Output the lines from the top of the entries below to the line with "鄂ICP备13017733号-10 (184, 2517)", both included, exactly and without pictures.

STUDY MATERIAL below:

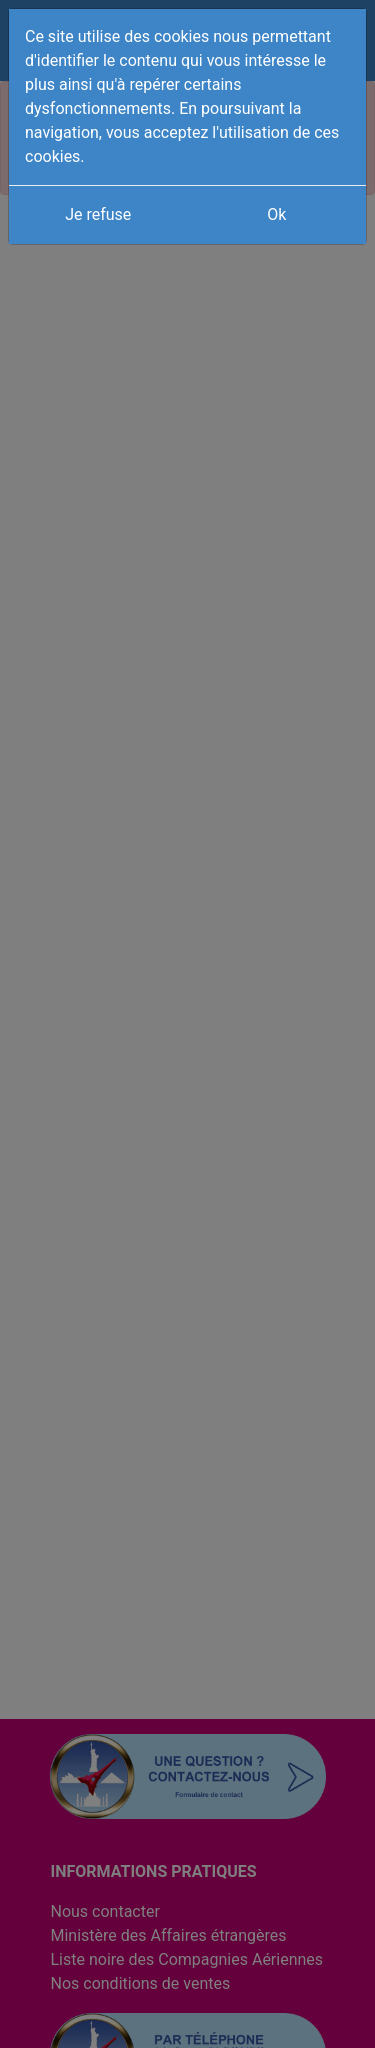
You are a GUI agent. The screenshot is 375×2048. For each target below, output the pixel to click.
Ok (276, 214)
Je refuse (98, 214)
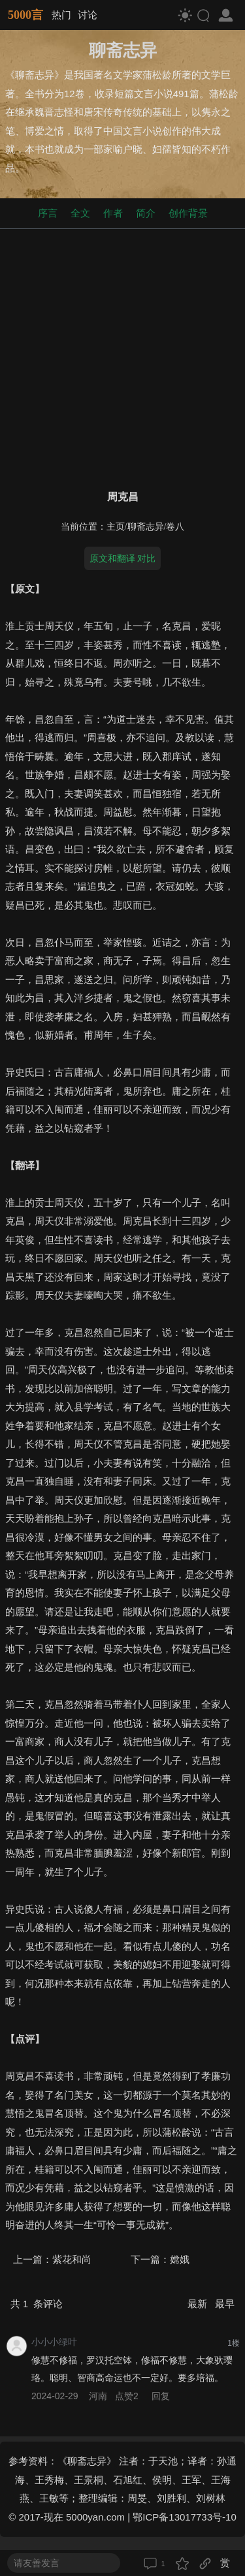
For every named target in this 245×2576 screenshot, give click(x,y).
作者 (113, 213)
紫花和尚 (71, 2259)
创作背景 (188, 213)
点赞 (128, 2396)
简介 (145, 213)
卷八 (175, 527)
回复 (161, 2396)
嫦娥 (179, 2259)
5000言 (25, 15)
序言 (47, 213)
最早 (225, 2303)
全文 (80, 213)
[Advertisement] (122, 356)
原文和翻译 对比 (123, 558)
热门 (61, 14)
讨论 (87, 14)
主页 (115, 527)
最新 (199, 2303)
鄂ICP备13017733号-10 (184, 2517)
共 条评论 (36, 2303)
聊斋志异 (145, 527)
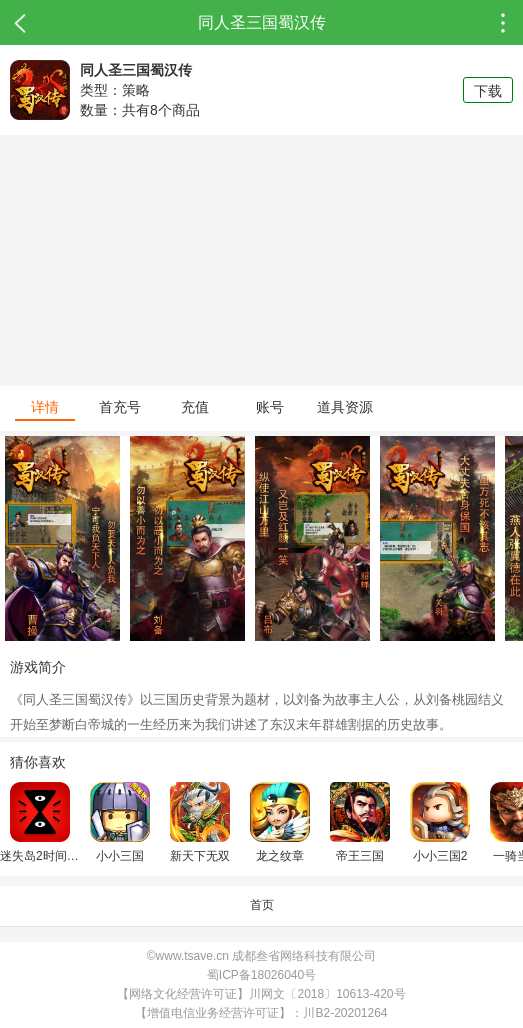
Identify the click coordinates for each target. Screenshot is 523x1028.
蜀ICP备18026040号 (261, 975)
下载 (488, 91)
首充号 (120, 407)
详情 (45, 407)
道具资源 (345, 407)
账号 (270, 407)
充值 (195, 407)
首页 (262, 905)
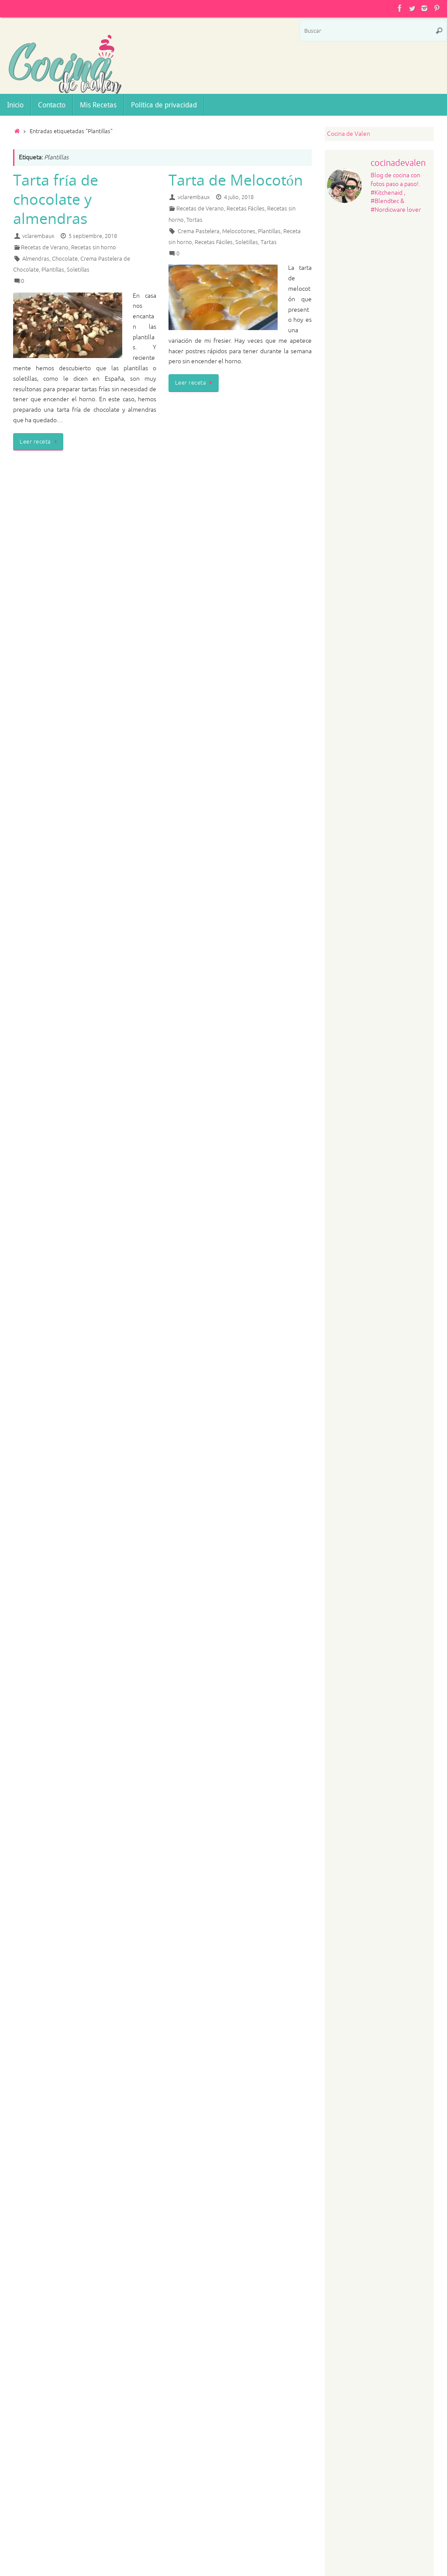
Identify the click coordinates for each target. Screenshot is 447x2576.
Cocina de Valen (348, 134)
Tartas (269, 242)
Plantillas (52, 269)
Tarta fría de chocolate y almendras (55, 199)
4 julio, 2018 (239, 197)
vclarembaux (38, 236)
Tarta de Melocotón (235, 180)
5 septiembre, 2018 (93, 236)
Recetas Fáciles (246, 208)
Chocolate (65, 258)
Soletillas (78, 269)
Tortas (194, 220)
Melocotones (238, 231)
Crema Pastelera (199, 231)
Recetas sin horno (93, 247)
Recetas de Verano (45, 247)
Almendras (35, 258)
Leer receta (40, 441)
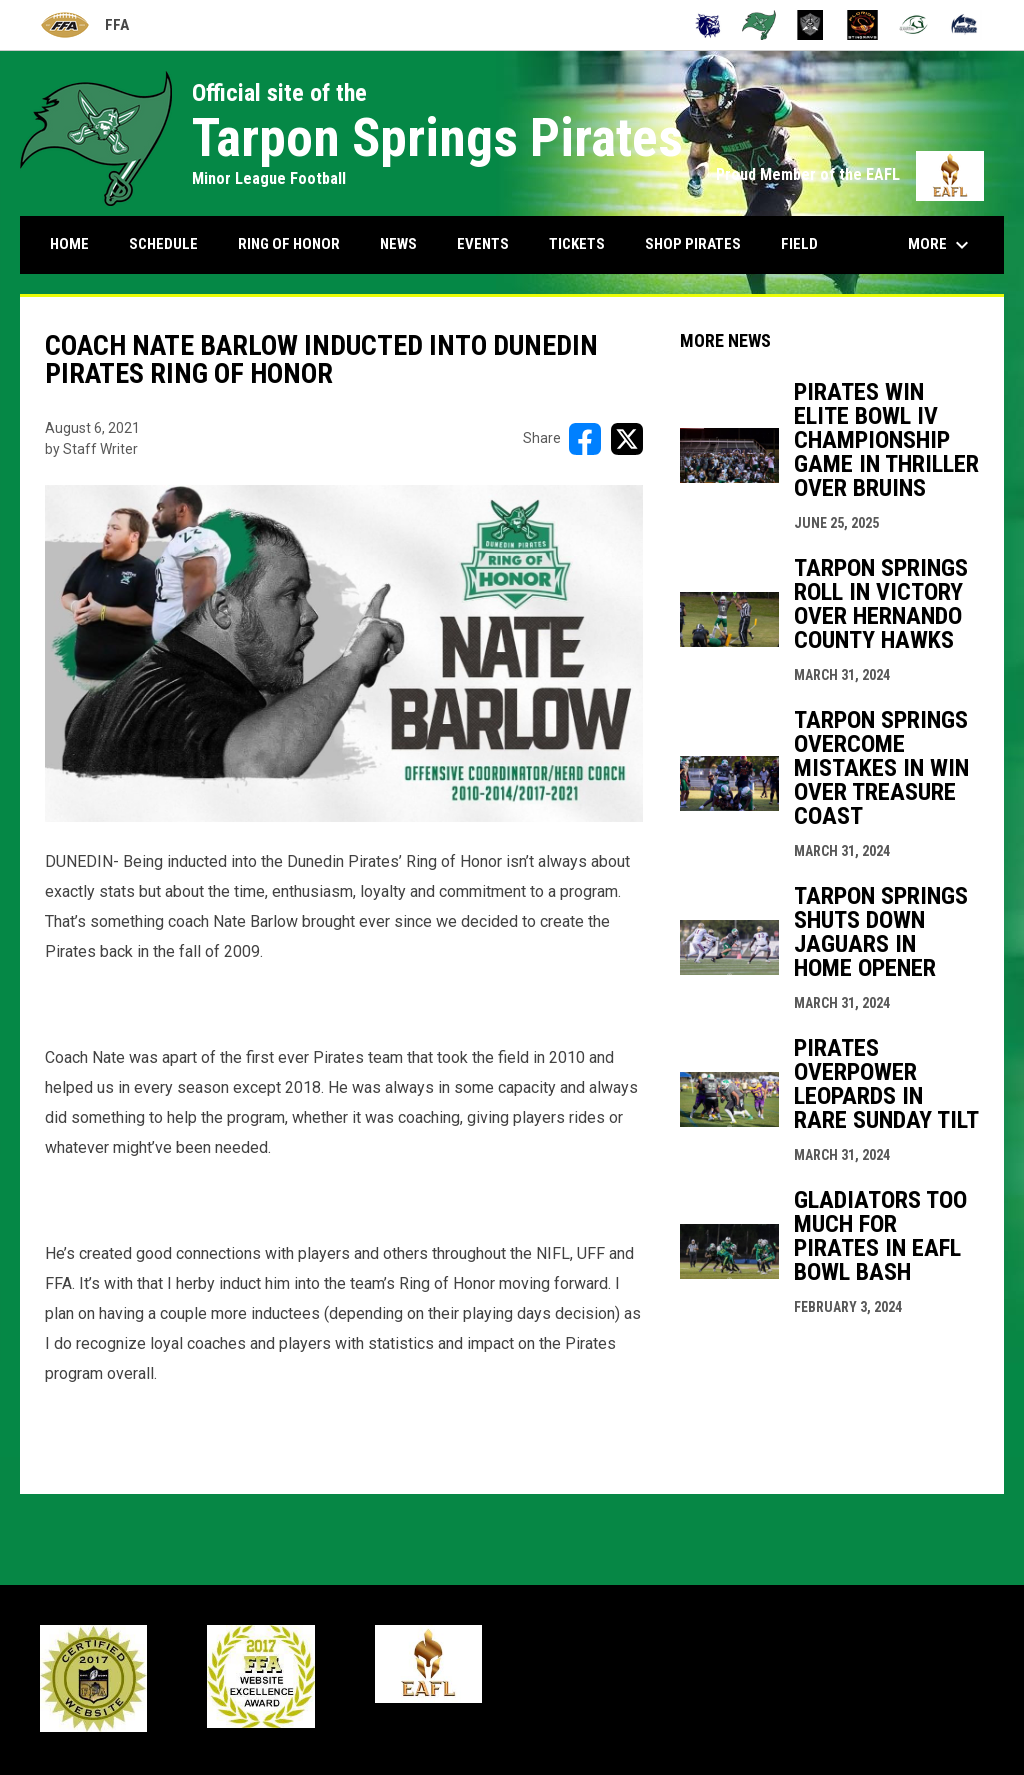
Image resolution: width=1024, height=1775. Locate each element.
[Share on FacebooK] (585, 439)
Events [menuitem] (483, 244)
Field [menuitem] (799, 244)
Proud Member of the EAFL (850, 174)
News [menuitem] (398, 244)
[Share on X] (627, 439)
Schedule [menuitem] (163, 244)
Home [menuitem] (69, 244)
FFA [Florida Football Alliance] (84, 25)
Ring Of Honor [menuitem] (289, 244)
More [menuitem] (941, 245)
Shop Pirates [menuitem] (693, 244)
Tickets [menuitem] (577, 244)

End of STUDY MATERIAL.

● **FINISHED EXERCISE**:
You are a GUI agent. The screenshot is 375×2048. For each target below, output the pixel to click.
Ok (276, 214)
Je refuse (98, 214)
For every named target in this 245×2576 screenshot, give click(x,y).
作者 (113, 213)
紫花和尚 (71, 2259)
创作背景 (188, 213)
点赞 (128, 2396)
简介 (145, 213)
卷八 (175, 527)
回复 (161, 2396)
嫦娥 (179, 2259)
5000言 (25, 15)
序言 (47, 213)
最早 (225, 2303)
全文 (80, 213)
[Advertisement] (122, 356)
原文和翻译 对比 (123, 558)
热门 (61, 14)
讨论 (87, 14)
主页 (115, 527)
最新 (199, 2303)
鄂ICP备13017733号-10 (184, 2517)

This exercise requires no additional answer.